Para a Faro Editorial, a Bienal do Livro do Rio de Janeiro deste ano tinha um toque mais que especial, pois marcava a publicação do centésimo livro e a celebração ter um título liderando a lista de mais vendidos de ficção no Brasil.

Após a repercussão das medidas adotadas pela Prefeitura do Rio de Janeiro em recolher livros nos estandes de editoras, a editora entendeu que era o momento de se posicionar contra a arbitrariedade.

No catálogo da editora estava uma das obras LGBTQIA+ adquiridas por Felipe Neto, o livro Feitos de Sol”, de Vinicius Grossos. Vinicius também foi um dos convidados da própria organização da Bienal para participar da Arena Sem Filtro falando sobre “Literatura Arco-íris”.

“Sinceramente, a gente que ama escrever, que ama cultura, luta tanto para ter um mínimo de espaço, de reconhecimento. E chegar na Bienal, que é um espaço conhecido por respeito, pela festa, pelo amor aos livros, foi desesperador. Eu me senti pessoalmente atacado por Crivella. Como se a ameaça de levar meus livros fosse uma forma de anular minha existência e a da minha arte. Me senti empurrado de volta para o armário, quando na verdade, eu não ataquei ou atingi ninguém”, desabafou Vinicius depois de participar da mesa que foi marcada por um beijaço como forma de protesto.

“Levar ao leitor histórias como as do Vinicius e de diversos outros autores da casa, são o nosso motivo para existir e para continuar a publicar livros. E saber que por um instante que fosse, esse direito de dividir conhecimento e informação poderia nos ser tirado, mostra o quanto o trabalho das editoras e dos autores no Brasil é cada vez mais necessário. Tão logo recebemos a notificação da justiça de que teríamos de recolher todos os livros que pudessem ser considerados pelo prefeito ofensivos, decidimos aumentar a sua exposição e colocar um cartaz desafiando a proibição. Eu senti como se tivéssemos voltado 30 a anos no tempo, no entanto, temos agora uma maioria de apoiadores. Depois de meses em que muitos se separaram por tendências políticas, encontramos um ponto de união”, revelou Pedro Almeida, Publisher da Faro Editorial.
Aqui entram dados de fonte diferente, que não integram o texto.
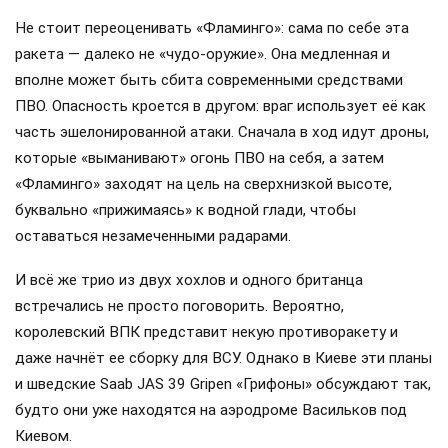
Не стоит переоценивать «Фламинго»: сама по себе эта
ракета — далеко не «чудо-оружие». Она медленная и
вполне может быть сбита современными средствами
ПВО. Опасность кроется в другом: враг использует её как
часть эшелонированной атаки. Сначала в ход идут дроны,
которые «выманивают» огонь ПВО на себя, а затем
«Фламинго» заходят на цель на сверхнизкой высоте,
буквально «прижимаясь» к водной глади, чтобы
оставаться незамеченными радарами.
И всё же трио из двух хохлов и одного британца
встречались не просто поговорить. Вероятно,
королевский ВПК представит некую противоракету и
даже начнёт ее сборку для ВСУ. Однако в Киеве эти планы
и шведские Saab JAS 39 Gripen «Грифоны» обсуждают так,
будто они уже находятся на аэродроме Васильков под
Киевом.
A editora ainda conta que, de um fato triste na história do mercado editorial, diversos livros da editora esgotaram no estande, não apenas livros com a temática LGBTQIA+, mas vários outros títulos, especialmente de autores nacionais.

“A ação do youtuber Felipe Neto criou uma marca contra o preconceito na Bienal. Foi algo de arrepiar, assistir a milhares de pessoas marcharem nos pavilhões com livros nas mãos, gritando contra a censura. A união das pessoas nessa luta tornou esta Bienal um marco histórico. Um dia que deveria ser marcado pela intolerância, vai ser lembrado por todos nós como o dia em que as pessoas decidiram por valorizar mais a leitura, o livro, o conhecimento. E esse sentimento, essa vitória, é de todos nós”, comemora Pedro.